Umami has no direct English translation.

It's MSG.

Anonymous said...

So a pair of breasts would sound boin boin?

Yes, I think that's right.

Anonymous said...

One of my favorite Japanese words is harukaru, which describes confident uncertainty.

It sounds like this: http://www.youtube.com/watch?v=GCNO7P47Rs8&feature=related

Balfegor said...

So a pair of breasts would sound boin boin?

Yes, I think that's right.

An alternative sound is provided by purun purun. I was going to say that this is a sound effect also used for jello or purin, but I googled ぷるんぷるん, and the first few links are obviously pornographic.

One gets to know these things.

rhhardin said...

Is there a Japanese word for ``wrong at the top of your voice?''

Original Mike said...

Is there a Japanese word for ``wrong at the top of your voice?''


David said...

What's wrong with the English onomatopoetic "susurration," which is, according to the American Heritage dictionary, "A soft, whispering or rustling sound; a murmur?"
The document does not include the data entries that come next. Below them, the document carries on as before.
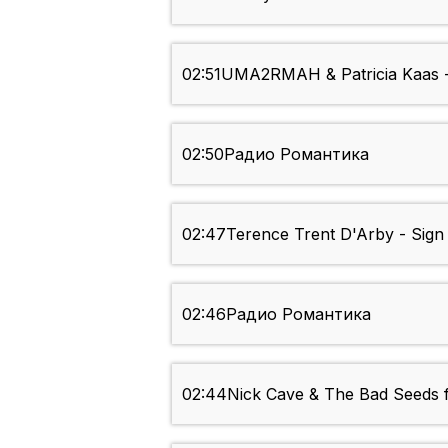
02:51
UMA2RMAH & Patricia Kaas
02:50
Радио Романтика
02:47
Terence Trent D'Arby - Sig
02:46
Радио Романтика
02:44
Nick Cave & The Bad Seeds 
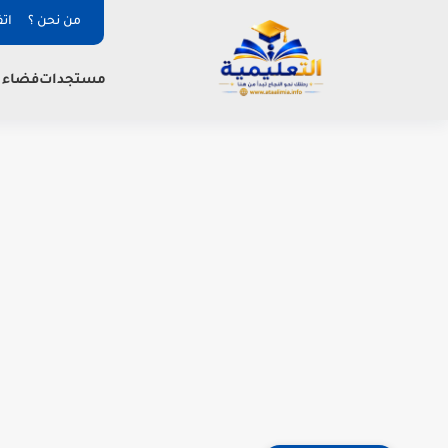
من نحن ؟
ات
فضاء ا
مستجدات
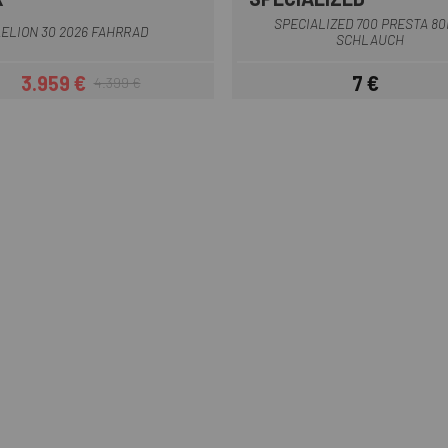
Weiß
Grau
SPECIALIZED 700 PRESTA 8
ELION 30 2026 FAHRRAD
SCHLAUCH
3.959 €
7 €
4.399 €
Preis
Regulärer Preis
Preis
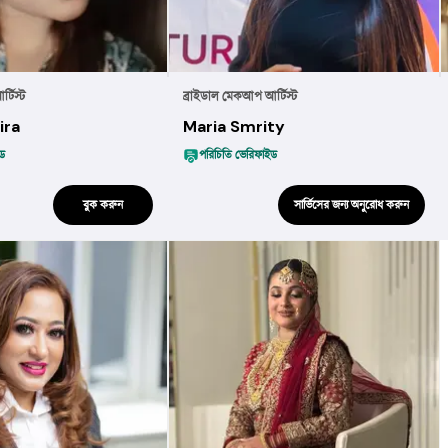
্টিস্ট
ব্রাইডাল মেকআপ আর্টিস্ট
ira
Maria Smrity
ইড
পরিচিতি ভেরিফাইড
বুক করুন
সার্ভিসের জন্য অনুরোধ করুন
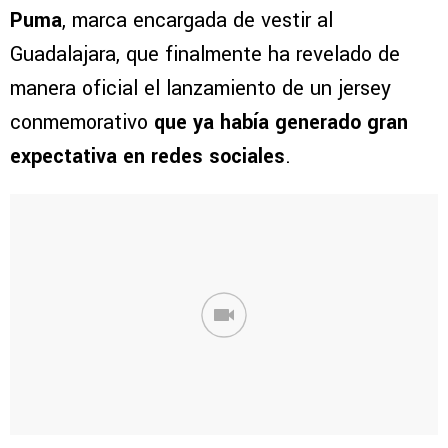
Puma
, marca encargada de vestir al
Guadalajara, que finalmente ha revelado de
manera oficial el lanzamiento de un jersey
conmemorativo
que ya había generado gran
expectativa en redes sociales
.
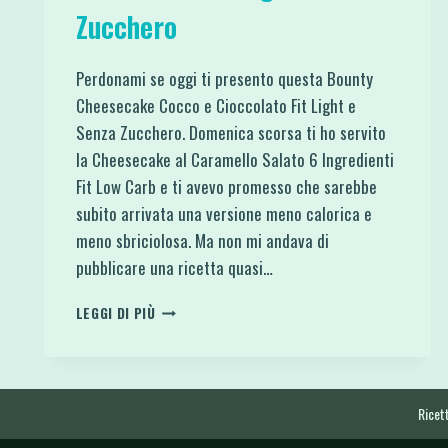
Zucchero
Perdonami se oggi ti presento questa Bounty
Cheesecake Cocco e Cioccolato Fit Light e
Senza Zucchero. Domenica scorsa ti ho servito
la Cheesecake al Caramello Salato 6 Ingredienti
Fit Low Carb e ti avevo promesso che sarebbe
subito arrivata una versione meno calorica e
meno sbriciolosa. Ma non mi andava di
pubblicare una ricetta quasi…
BOUNTY
LEGGI DI PIÙ
CHEESECAKE
COCCO
E
CIOCCOLATO
FIT
Ricett
LIGHT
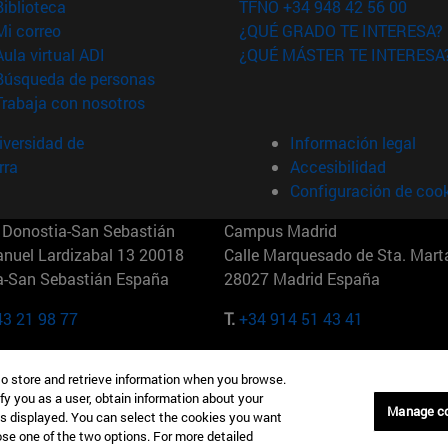
(abre en nueva ventana)
Biblioteca
TFNO +34 948 42 56 00
(abre en nueva ventana)
Mi correo
¿QUÉ GRADO TE INTERESA?
(abre en nueva ventana)
Aula virtual ADI
¿QUÉ MÁSTER TE INTERESA
(abre en nueva ventana)
Búsqueda de personas
(abre en nueva ventana)
Trabaja con nosotros
versidad de
Información legal
rra
Accesibilidad
Configuración de coo
Donostia-San Sebastián
Campus Madrid
anuel Lardizabal 13 20018
Calle Marquesado de Sta. Marta
a-San Sebastián España
28027 Madrid España
43 21 98 77
T.
+34 914 51 43 41
Nueva York (IESE)
Campus Munich (IESE)
to store and retrieve information when you browse.
7th St 10019-2201 Nueva York
Maria-Theresia-Straße 15 8167
fy you as a user, obtain information about your
Múnich Alemania
Manage c
is displayed. You can select the cookies you want
oose one of the two options. For more detailed
6 346 8850
T.
+49 89 24209790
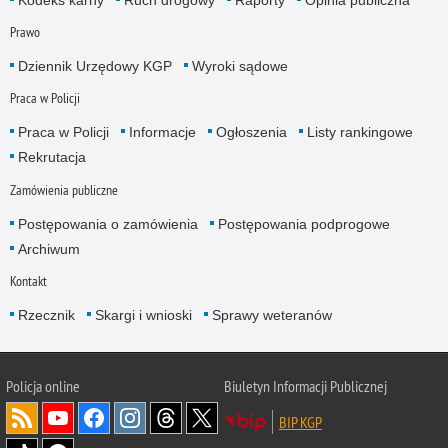
Prawo
Dziennik Urzędowy KGP
Wyroki sądowe
Praca w Policji
Praca w Policji
Informacje
Ogłoszenia
Listy rankingowe
Rekrutacja
Zamówienia publiczne
Postępowania o zamówienia
Postępowania podprogowe
Archiwum
Kontakt
Rzecznik
Skargi i wnioski
Sprawy weteranów
Policja
online
Biuletyn Informacji Publicznej
BIP KGP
I've seen it used, wonderfully, to describe the movement of a flock of butterflies.

Balfegor said...

Some other fun ones:

pika pika (sparkling or glittering, like a freshly cleaned floor you can see your face in)

kira kira (sparkling or glittering, like someone who emanates charisma or something. I guess.)

zawa zawa (the murmur of conversation; I've also seen it for the rustle of grass in the wind)

zoku zoku (the sound of cold shivers running down your back. Or maybe an electric feeling)

tsuru tsuru (the sound of something smooth or slippery)

mogu mogu (the sound of chewing)

doki doki (the sound of a heartbeat)

boro boro (the sound effect of being run-down and falling apart)

poro poro (the sound of something overflowing, e.g. tears, memories)

gan gan (a sound effect for something forceful and violent, like a headache)

tsun tsun (the sound of being stuck up)

dere dere (the sound effect of being bashful/shy/lovestruck)

tsun dere (a term for a female character who is alternately haughty and shy)

yan dere (a term for a female character who is alternately murderously violent and shy)

I wanted to add the sound effect for a hot bath in a public bathhouse (taken, I think, from the sharp echo as people drop their scrubbers or their buckets or whatever), but I can't remember it.

Revenant said...

tsun dere
yan dere

Someone's an anime fan... :)

Mitch H. said...

Revenant: it took you that long to figure that one out?

I'm not sure if the FLCL thing is pre-Gainax or not.

(For the studio audience, FLCL is a somewhat experimental show which drops into "animated comics" for about five or ten minutes, at which point some of the sketchier characters go off on a riff on the name of the show, rattling through about a half-dozen onomatopoeic definitions of what it might mean, almost all of them dubious or dirty.)

Mangaka are endlessly fecund when it comes to sound effects, and there's lots of pornographic manga with a crying need for sonic descriptions of breasts. It's got to be the Eskimos' terms-for-snow of eromanga.

Balfegor said...

Someone's an anime fan... :)

And how! Actually, mostly comics nowadays. But when I was a teenager I liked the cartoons.

Griffin said...

I think my favorite is "niko niko," the "sound" of smiling or being happy.

Coincidentally, there's a good Greek restaurant in Houston by that name. It makes me smile.